The relevant bits of the dmesg info are:

uvm_fault(0xf4a87a54, 0x0, 0, 3) -> 1
fatal page fault in supervisor mode
trap type 6 code 2 eip f01cd016 cs 8 eflags 10202 cr2 0 cpl 0
panic: trap

That eip (PC) is in the UVM amap_copy() function.  Unfortunately, since
gdb on the i386 isn't capable of generating stack traces through trap
entries, I can't easily provide a complete stack trace.
>How-To-Repeat:
This happens fairly reliably for me (66% of the time, or so)
when I try to run 'gv' on a particular large PostScript file:

	ftp://ftp.netbsd.org/pub/NetBSD/misc/dec-docs/ec-qd2ka-te.ps.gz

After downloading it and un-gzipping it, i start up gv on it.
gv complains about something like not being able to allocate space
for backing store for the window, then the system either crashes
and dumps a core or hangs for a while with the disk activity light
on, then 'wakes up' with the X server entirely dead.  (In that case,
the X server is reported to be killed because the system has run
out of swap.  Attempting the same test again seems to randomly yeild
one of the two results.  If at first you don't succeed... 8-)

The system has 64MB of memory, and is configured to have just over 256MB
of swap.  It's possible that the X server and gv are running
out of memory+swap, but it seems unreasonable.  My display is
1600x1200x8bpp, so even if it has to allocate a _bunch_ of
pixmaps the size of the entire display, it should be OK!

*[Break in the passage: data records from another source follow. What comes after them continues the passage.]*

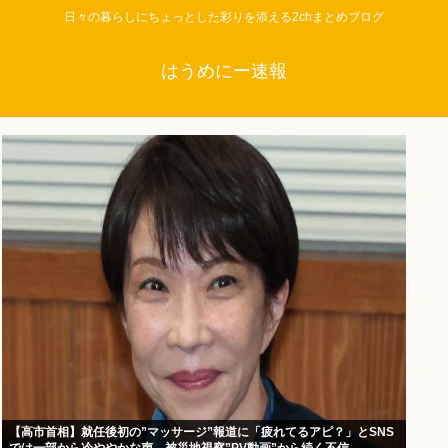
日々の暮らしにちょっとした彩りを添える2chまとめブログ
はうめにー速報
【高市首相】就任後初の”マッサージ”報道に「疲れてるアピ？」とSNS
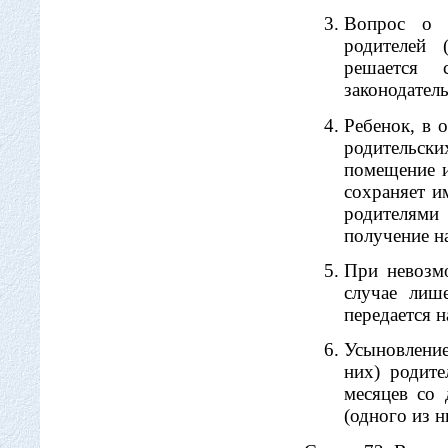
Вопрос о 
родителей 
решается 
законодател
Ребенок, в 
родительск
помещение 
сохраняет и
родителями
получение на
При невозм
случае лиш
передается н
Усыновлени
них) родите
месяцев со
(одного из н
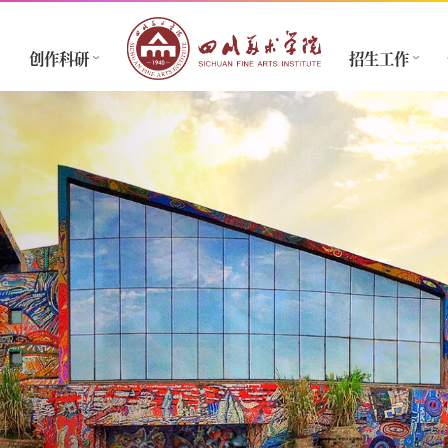
创作科研
招生工作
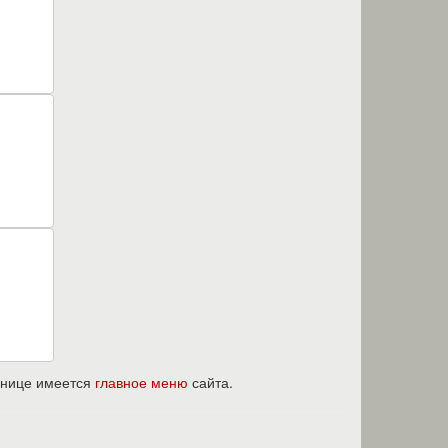
ранице имеется
главное меню
сайта.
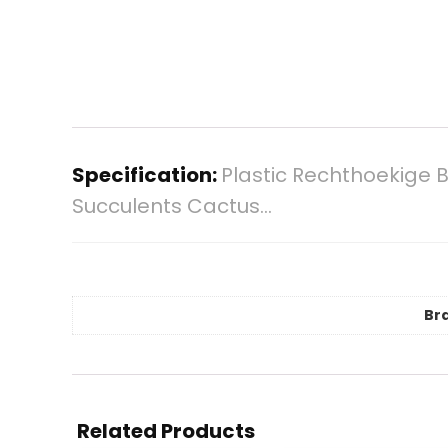
Specification:
Plastic Rechthoekige 
Succulents Cactus…
Br
Related Products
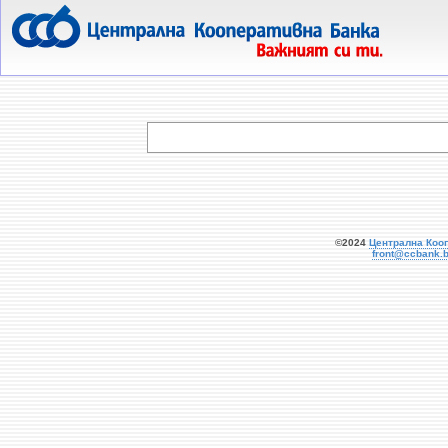
  
©2024
Централна Коо
front@ccbank.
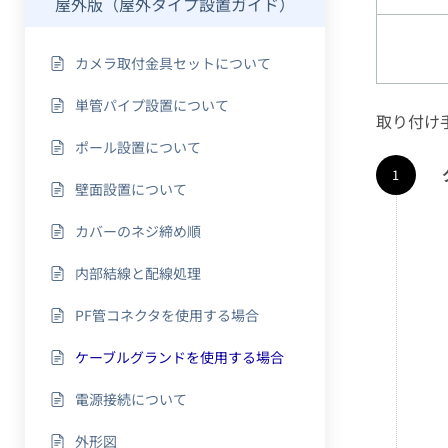
屋外版（屋外タイプ設置ガイド）
カメラ取付金具セットについて
単管パイプ設置について
取り付け
ポール設置について
壁面設置について
カバーのネジ締め順
内部結線と配線処理
PF管コネクタを使用する場合
ケーブルグランドを使用する場合
電源接続について
外形図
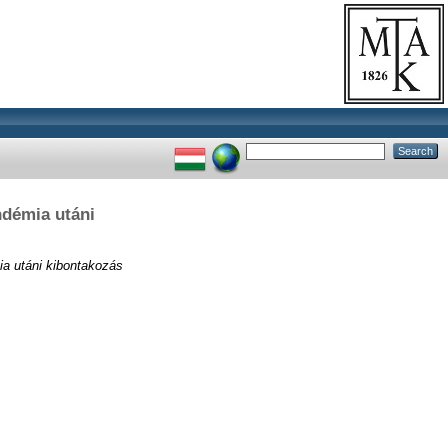
ndémia utáni
ia utáni kibontakozás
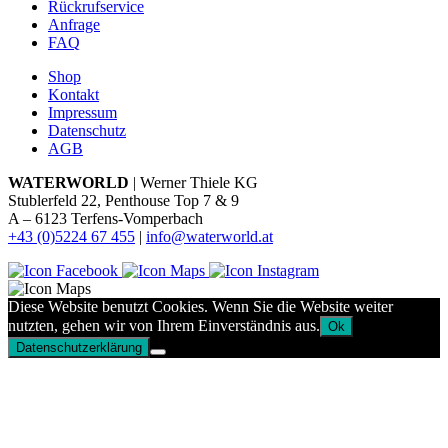
Rückrufservice
Anfrage
FAQ
Shop
Kontakt
Impressum
Datenschutz
AGB
WATERWORLD
| Werner Thiele KG
Stublerfeld 22, Penthouse Top 7 & 9
A – 6123 Terfens-Vomperbach
+43 (0)5224 67 455
|
info@waterworld.at
Diese Website benutzt Cookies. Wenn Sie die Website weiter
nutzten, gehen wir von Ihrem Einverständnis aus.
Ok
Datenschutzerklärung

I can provide kernel crash dumps for people interested in hunting
down the problem, and since it seems I can reproduce this pretty
easily I can try to test fixes.
>Fix:
???
>Release-Note:
>Audit-Trail:

From: Chuck Silvers <chuq@chuq.com>
To: cgd@netbsd.org
Cc: gnats-bugs@gnats.netbsd.org
Subject: Re: kern/7897: 1.4-branch kernel crash in amap_copy() 
Date: Sat, 03 Jul 1999 23:43:48 -0700

 I'll take a look if you'll send me a dump.

 -Chuck

From: cgd@netbsd.org (Chris G. Demetriou)
To: gnats-bugs@gnats.netbsd.org
Cc:  Subject: Re: kern/7897: 1.4-branch kernel crash in amap_copy()
Date: 05 Jul 1999 19:41:27 -0700

 This problem consisted of several serious bugs:

 1. some problem in gv/ghostscript.  (I put a problem here because
 starting up gv with the PS file named on the command line fails, but
 opening it works fine, or so it seems.)  This causes in turn causes
 the X server to make some really huge (1GB, 512MB) memory allocation
 attempts.

 2. the lack of mmap()'d memory vs. datasize checking, which prevented
 the ridiculous allocations from being rejected immediately.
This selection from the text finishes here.